Apart from its Frankfurt head office, DVB has an international network with offices in Amsterdam, Athens, Hamburg, London and Oslo, and outside Europe in New York, Curaçao, Singapore and Tokyo.
Key markets for shipping have included Greece, where at the end of last year, it was still ranked second-biggest lender to Greek owners after Credit Suisse, Germany and the Far East.
Staff have already been informed of the move that will see the shipping locations closed by the end of next year.
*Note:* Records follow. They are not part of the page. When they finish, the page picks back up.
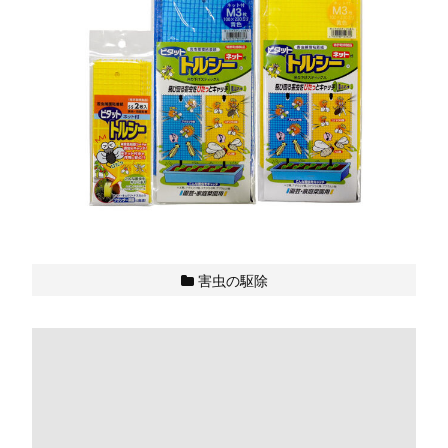
害虫の駆除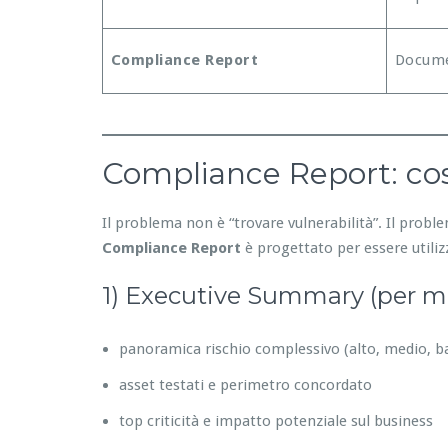
Compliance Report
Docume
Compliance Report: cos
Il problema non è “trovare vulnerabilità”. Il prob
Compliance Report
è progettato per essere utilizz
1) Executive Summary (per 
panoramica rischio complessivo (alto, medio, b
asset testati e perimetro concordato
top criticità e impatto potenziale sul business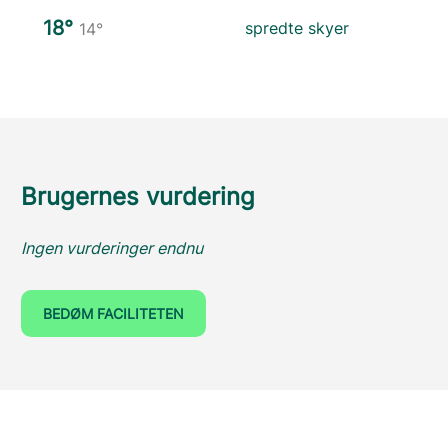
18°
spredte skyer
14°
Brugernes vurdering
Ingen vurderinger endnu
BEDØM FACILITETEN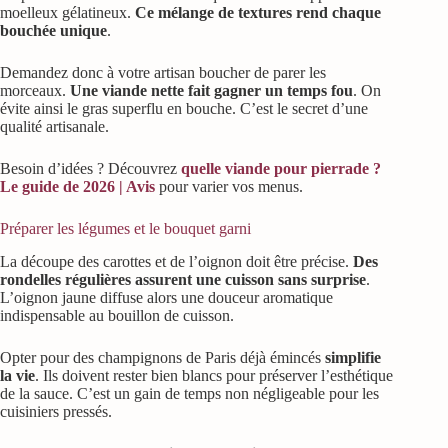
moelleux gélatineux.
Ce mélange de textures rend chaque
bouchée unique
.
Demandez donc à votre artisan boucher de parer les
morceaux.
Une viande nette fait gagner un temps fou
. On
évite ainsi le gras superflu en bouche. C’est le secret d’une
qualité artisanale.
Besoin d’idées ? Découvrez
quelle viande pour pierrade ?
Le guide de 2026 | Avis
pour varier vos menus.
Préparer les légumes et le bouquet garni
La découpe des carottes et de l’oignon doit être précise.
Des
rondelles régulières assurent une cuisson sans surprise
.
L’oignon jaune diffuse alors une douceur aromatique
indispensable au bouillon de cuisson.
Opter pour des champignons de Paris déjà émincés
simplifie
la vie
. Ils doivent rester bien blancs pour préserver l’esthétique
de la sauce. C’est un gain de temps non négligeable pour les
cuisiniers pressés.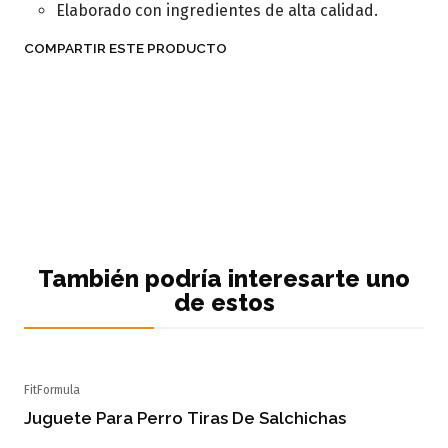
Elaborado con ingredientes de alta calidad.
COMPARTIR ESTE PRODUCTO
También podría interesarte uno
de estos
FitFormula
Agotado
Juguete Para Perro Tiras De Salchichas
Some may be closed earlier, depending on the speed with which the local book of loans can be reduced.
After the end of 2020, the Amsterdam office will be tasked with handling the residual book of loans.
At present, the shipping portfolio stands at about $7.5bn, which represents about half the exposure compared to DVB’s heyday as a ship financier only a few years ago.
A source with knowledge of the bank’s strategy confirmed to Lloyd’s List that there will be no more lending to the industry and that clients had been “encouraged to look elsewhere” for financing needs.
The portfolio has been sharply reduced in recent months due to a combination of natural repayments and clients taking the opportunity to refinance with other lenders as the writing has been on the wall.
Another well-placed source said that there could be very rare exceptions to the rule against more lending, but only in instances where refinancing was in the interest of “value preservation for the bank”.
The move to wind down the shipping business follows the sale of its land transport business in 2017 and comes hard on the heels of the sale of DVB’s aviation portfolio to Mitsubishi, a transaction that closed on November 18.